### TRY IT
Please print every record exactly as it stands, leaving out the pictures.

Data extracted from a collection
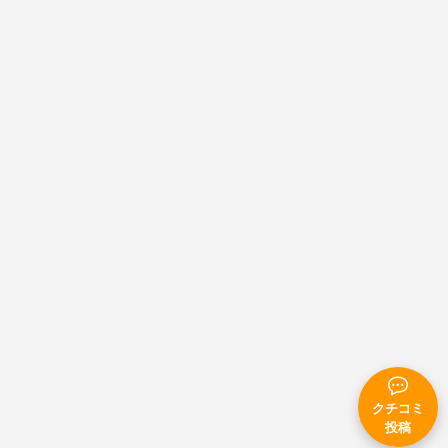
クチコミ
投稿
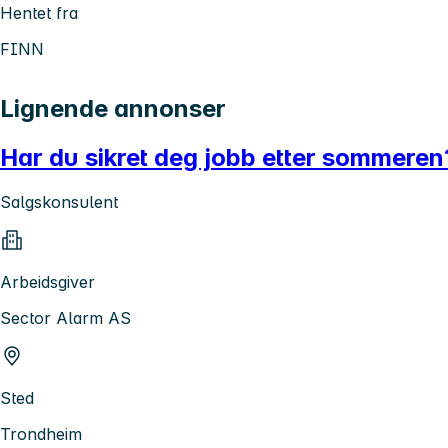
Hentet fra
FINN
Lignende annonser
Har du sikret deg jobb etter sommeren?
Salgskonsulent
Arbeidsgiver
Sector Alarm AS
Sted
Trondheim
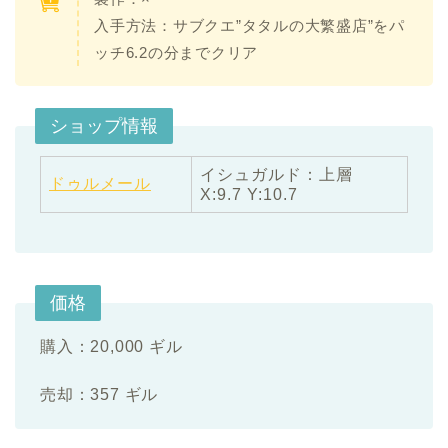
入手方法：サブクエ”タタルの大繁盛店”をパ
ッチ6.2の分までクリア
ショップ情報
イシュガルド：上層
ドゥルメール
X:9.7 Y:10.7
価格
購入：20,000 ギル
売却：357 ギル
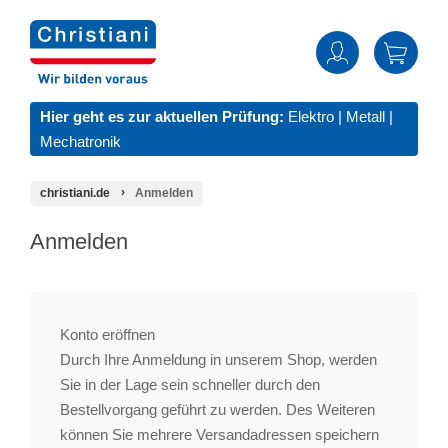
Hier geht es zur aktuellen Prüfung:
Elektro
|
Metall
|
Mechatronik
christiani.de
Anmelden
Anmelden
Konto eröffnen
Durch Ihre Anmeldung in unserem Shop, werden
Sie in der Lage sein schneller durch den
Bestellvorgang geführt zu werden. Des Weiteren
können Sie mehrere Versandadressen speichern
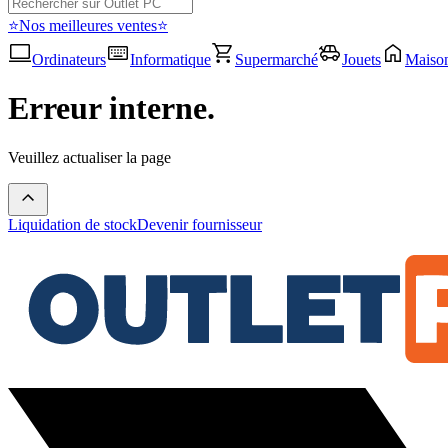
⭐Nos meilleures ventes⭐
Ordinateurs
Informatique
Supermarché
Jouets
Maiso
Erreur interne.
Veuillez actualiser la page
Liquidation de stock
Devenir fournisseur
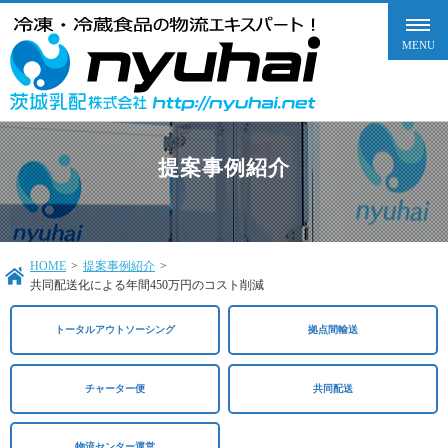
提案事例紹介
HOME
>
提案事例紹介
>
共同配送化による年間450万円のコスト削減
トータルアウトソーシング
拠点間輸送
チャーター便
共同配送​
物流センター運営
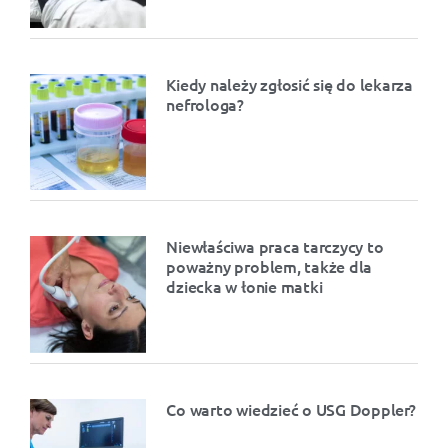
Kiedy należy zgłosić się do lekarza
nefrologa?
Niewłaściwa praca tarczycy to
poważny problem, także dla
dziecka w łonie matki
Co warto wiedzieć o USG Doppler?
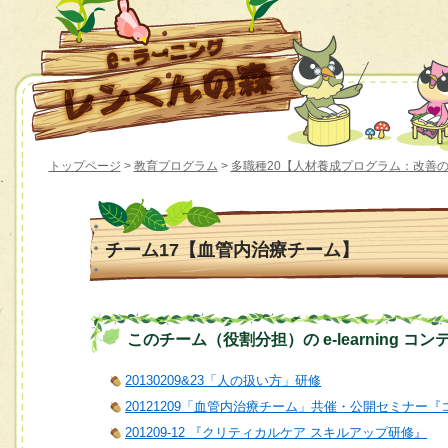
トップページ
>
教育プログラム
>
多職種20【人材養成プログラム：改善
チーム17【血管内治療チーム】
このチーム（役割分担）の e-learning コン
20130209&23「人の扱い方」研修
20121209「血管内治療チーム」共催・公開セミナ
201209-12 『クリティカルケア スキルアップ研修』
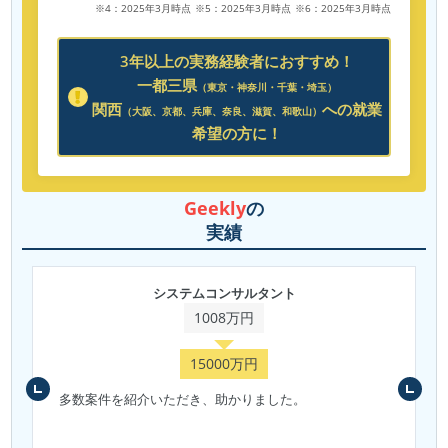
※4：2025年3月時点
※5：2025年3月時点
※6：2025年3月時点
3年以上の実務経験者におすすめ！
一都三県
（東京・神奈川・千葉・埼玉）
関西
への就業
（大阪、京都、兵庫、奈良、滋賀、和歌山）
希望の方に！
Geekly
の
実績
システムコンサルタント
1008万円
15000万円
多数案件を紹介いただき、助かりました。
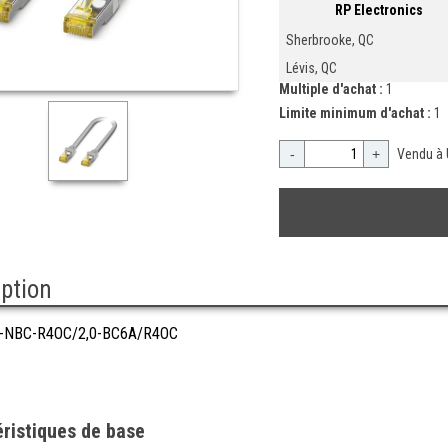
RP Electronics
Sherbrooke, QC
Lévis, QC
Multiple d'achat :
1
Limite minimum d'achat :
1
-
+
Vendu à 
iption
-NBC-R4OC/2,0-BC6A/R4OC
ristiques de base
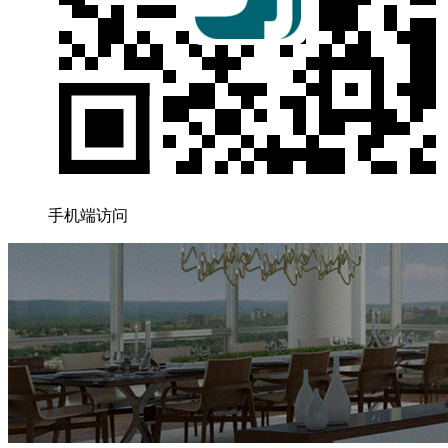
手机端访问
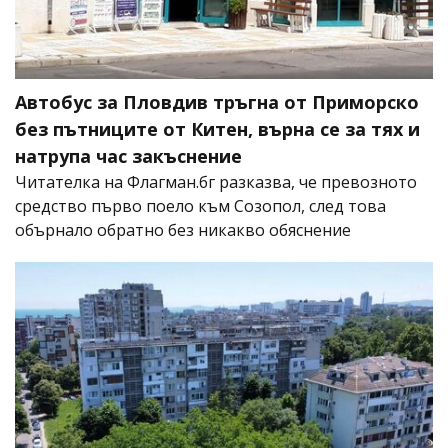
Автобус за Пловдив тръгна от Приморско
без пътниците от Китен, върна се за тях и
натрупа час закъснение
Читателка на Флагман.бг разказва, че превозното
средство първо поело към Созопол, след това
обърнало обратно без никакво обяснение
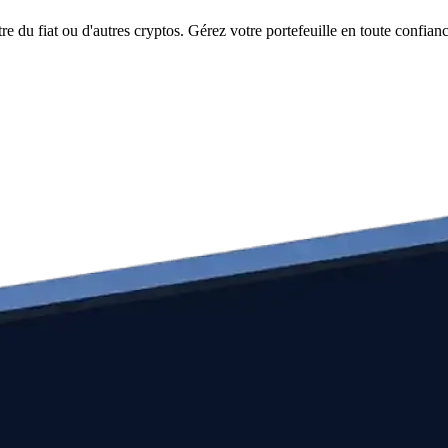
 du fiat ou d'autres cryptos. Gérez votre portefeuille en toute confianc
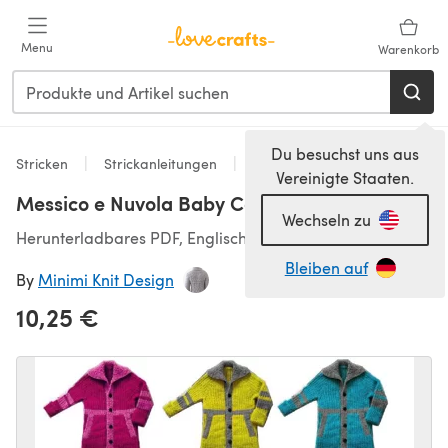
Zum Hauptinhalt springen
Menu
Warenkorb
Du besuchst uns aus
Stricken
Strickanleitungen
Babyjacken
Vereinigte Staaten.
Messico e Nuvola Baby Coat
Wechseln zu
Herunterladbares PDF, Englisch
Bleiben auf
By
Minimi Knit Design
10,25 €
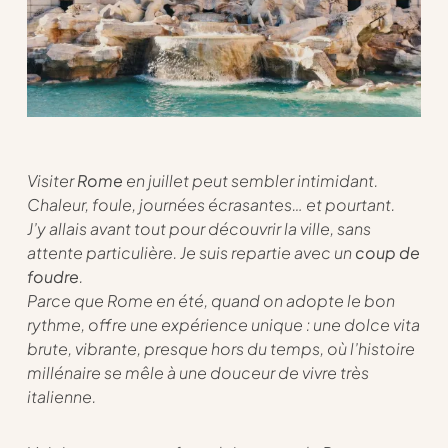
Visiter
Rome
en juillet peut sembler intimidant.
Chaleur, foule, journées écrasantes… et pourtant.
J’y allais avant tout pour découvrir la ville, sans
attente particulière. Je suis repartie avec un
coup de
foudre
.
Parce que Rome en été, quand on adopte le bon
rythme, offre une expérience unique : une dolce vita
brute, vibrante, presque hors du temps, où l’histoire
millénaire se mêle à une douceur de vivre très
italienne.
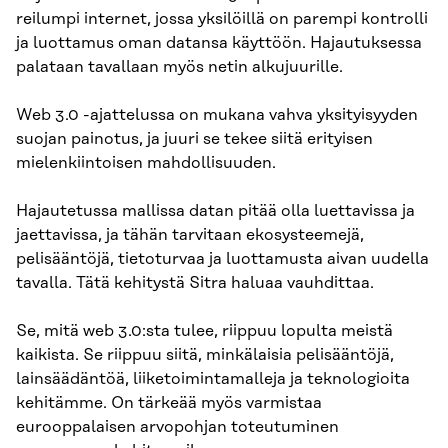
reilumpi internet, jossa yksilöillä on parempi kontrolli
ja luottamus oman datansa käyttöön. Hajautuksessa
palataan tavallaan myös netin alkujuurille.
Web 3.0 -ajattelussa on mukana vahva yksityisyyden
suojan painotus, ja juuri se tekee siitä erityisen
mielenkiintoisen mahdollisuuden.
Hajautetussa mallissa datan pitää olla luettavissa ja
jaettavissa, ja tähän tarvitaan ekosysteemejä,
pelisääntöjä, tietoturvaa ja luottamusta aivan uudella
tavalla. Tätä kehitystä Sitra haluaa vauhdittaa.
Se, mitä web 3.0:sta tulee, riippuu lopulta meistä
kaikista. Se riippuu siitä, minkälaisia pelisääntöjä,
lainsäädäntöä, liiketoimintamalleja ja teknologioita
kehitämme. On tärkeää myös varmistaa
eurooppalaisen arvopohjan toteutuminen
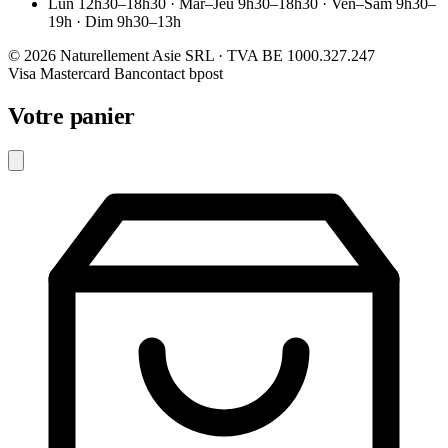
Lun 12h30–18h30 · Mar–Jeu 9h30–18h30 · Ven–Sam 9h30–
19h · Dim 9h30–13h
© 2026 Naturellement Asie SRL · TVA BE 1000.327.247
Visa
Mastercard
Bancontact
bpost
Votre panier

### COMPLETED EXERCISE
クチコミ
投稿
Hentet fra
FINN
Lignende annonser
Har du sikret deg jobb etter sommeren?
Salgskonsulent
Arbeidsgiver
Sector Alarm AS
Sted
Trondheim
入手方法：サブクエ”タタルの大繁盛店”をパ
ッチ6.2の分までクリア
ショップ情報
イシュガルド：上層
ドゥルメール
X:9.7 Y:10.7
価格
購入：20,000 ギル
売却：357 ギル
Hier geht es zur aktuellen Prüfung:
Elektro
|
Metall
|
Mechatronik
christiani.de
Anmelden
Anmelden
Konto eröffnen
Durch Ihre Anmeldung in unserem Shop, werden
Sie in der Lage sein schneller durch den
Bestellvorgang geführt zu werden. Des Weiteren
können Sie mehrere Versandadressen speichern
⭐Nos meilleures ventes⭐
Ordinateurs
Informatique
Supermarché
Jouets
Maiso
Erreur interne.
Veuillez actualiser la page
Liquidation de stock
Devenir fournisseur
提案事例紹介
HOME
>
提案事例紹介
>
共同配送化による年間450万円のコスト削減
トータルアウトソーシング
拠点間輸送
チャーター便
共同配送​
物流センター運営
Kiedy należy zgłosić się do lekarza
nefrologa?
Niewłaściwa praca tarczycy to
poważny problem, także dla
dziecka w łonie matki
Co warto wiedzieć o USG Doppler?
トップページ
>
教育プログラム
>
多職種20【人材養成プログラム：改善
チーム17【血管内治療チーム】
このチーム（役割分担）の e-learning コン
20130209&23「人の扱い方」研修
20121209「血管内治療チーム」共催・公開セミナ
201209-12 『クリティカルケア スキルアップ研修』
※4：2025年3月時点
※5：2025年3月時点
※6：2025年3月時点
3年以上の実務経験者におすすめ！
一都三県
（東京・神奈川・千葉・埼玉）
関西
への就業
（大阪、京都、兵庫、奈良、滋賀、和歌山）
希望の方に！
Geekly
の
実績
システムコンサルタント
1008万円
15000万円
多数案件を紹介いただき、助かりました。
RP Electronics
Sherbrooke, QC
Lévis, QC
Multiple d'achat :
1
Limite minimum d'achat :
1
-
+
Vendu à 
iption
-NBC-R4OC/2,0-BC6A/R4OC
ristiques de base
手机端访问
Автобус за Пловдив тръгна от Приморско
без пътниците от Китен, върна се за тях и
натрупа час закъснение
Читателка на Флагман.бг разказва, че превозното
средство първо поело към Созопол, след това
обърнало обратно без никакво обяснение
 du fiat ou d'autres cryptos. Gérez votre portefeuille en toute confianc
Zum Hauptinhalt springen
Menu
Warenkorb
Du besuchst uns aus
Stricken
Strickanleitungen
Babyjacken
Vereinigte Staaten.
Messico e Nuvola Baby Coat
Wechseln zu
Herunterladbares PDF, Englisch
Bleiben auf
By
Minimi Knit Design
10,25 €
Visiter
Rome
en juillet peut sembler intimidant.
Chaleur, foule, journées écrasantes… et pourtant.
J’y allais avant tout pour découvrir la ville, sans
attente particulière. Je suis repartie avec un
coup de
foudre
.
Parce que Rome en été, quand on adopte le bon
rythme, offre une expérience unique : une dolce vita
brute, vibrante, presque hors du temps, où l’histoire
millénaire se mêle à une douceur de vivre très
italienne.
reilumpi internet, jossa yksilöillä on parempi kontrolli
ja luottamus oman datansa käyttöön. Hajautuksessa
palataan tavallaan myös netin alkujuurille.
Web 3.0 -ajattelussa on mukana vahva yksityisyyden
suojan painotus, ja juuri se tekee siitä erityisen
mielenkiintoisen mahdollisuuden.
Hajautetussa mallissa datan pitää olla luettavissa ja
jaettavissa, ja tähän tarvitaan ekosysteemejä,
pelisääntöjä, tietoturvaa ja luottamusta aivan uudella
tavalla. Tätä kehitystä Sitra haluaa vauhdittaa.
Se, mitä web 3.0:sta tulee, riippuu lopulta meistä
kaikista. Se riippuu siitä, minkälaisia pelisääntöjä,
lainsäädäntöä, liiketoimintamalleja ja teknologioita
kehitämme. On tärkeää myös varmistaa
eurooppalaisen arvopohjan toteutuminen
Lun 12h30–18h30 · Mar–Jeu 9h30–18h30 · Ven–Sam 9h30–
19h · Dim 9h30–13h
© 2026 Naturellement Asie SRL · TVA BE 1000.327.247
Visa
Mastercard
Bancontact
bpost
Votre panier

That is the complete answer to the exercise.